Fated Blades (Kinsmen #3)(7)



This ought to be interesting.

Matias activated the console and went through a quick checklist. “The Davenports are the obvious choice.”

She’d thought about it too. Like the two of them, the Davenports had thrown all their resources into the production of a working seco generator but had made the least progress.

“And likely the wrong one,” she said. “My husband led a rather cushy existence. I take it your wife enjoyed the same?”

“I gave her everything she wanted. Almost everything.”

Her curiosity spiked. She really wanted to know what hid behind that almost, but his tone told her questions wouldn’t be answered.

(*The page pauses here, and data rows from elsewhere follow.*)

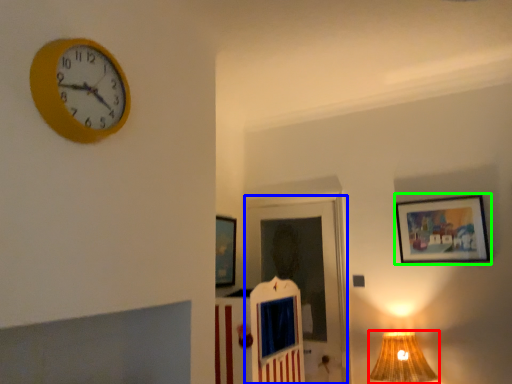 Question: Based on their relative distances, which object is nearer to table lamp (highlighted by a red box)? Choose from door (highlighted by a blue box) and picture frame (highlighted by a green box).

Choices:
 (A) door
 (B) picture frame

Answer: (B) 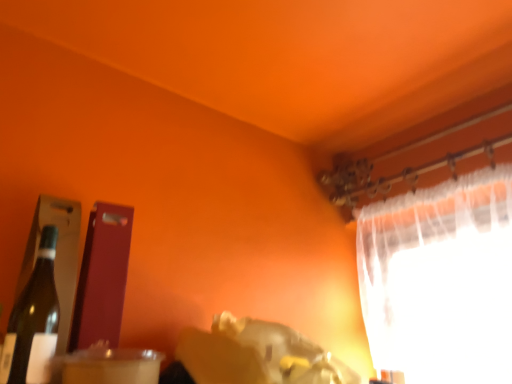 Question: From a real-world perspective, relative to white sheer curtain at upper right, is clear plastic straw at lower left vertically above or below?

Choices:
 (A) below
 (B) above

Answer: (A)

Question: Considering their positions, is clear plastic straw at lower left located in front of or behind white sheer curtain at upper right?

Choices:
 (A) behind
 (B) front

Answer: (B)

Question: Which of these objects is positioned closest to the white sheer curtain at upper right?

Choices:
 (A) clear plastic straw at lower left
 (B) matte glass bottle at left

Answer: (A)

Question: Considering the real-world distances, which object is closest to the matte glass bottle at left?

Choices:
 (A) clear plastic straw at lower left
 (B) white sheer curtain at upper right

Answer: (A) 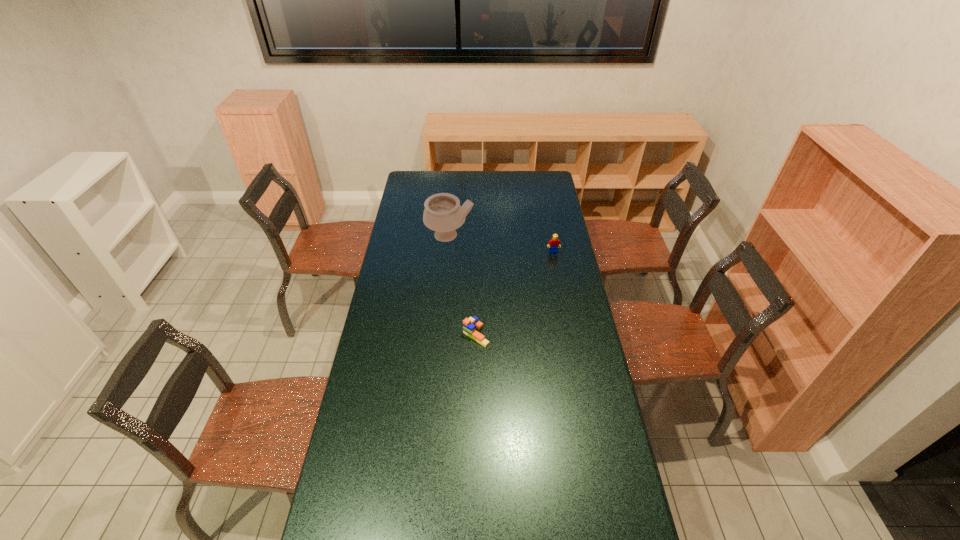 Identify the location of the second closest object relative to the second nearest object. Image resolution: width=960 pixels, height=540 pixels. (470, 325).

What are the coordinates of `object that is the closest to the pottery` in the screenshot? It's located at (553, 245).

This screenshot has height=540, width=960. I want to click on free point that satisfies the following two spatial constraints: 1. on the front side of the farthest object; 2. on the left side of the nearest object, so click(442, 335).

“Stealing the research carries a lot of risk. They wouldn’t have done it unless the payday was worth it, and they expected to survive. The buyer must have promised money and protection.”

“And the Davenports aren’t in a position to provide either,” Matias finished for her.

“Their finances are stretched”—she almost said “even thinner than ours” and then remembered who she was talking to—“dangerously thin. Of course, they’re desperate enough to lie to get what they want.”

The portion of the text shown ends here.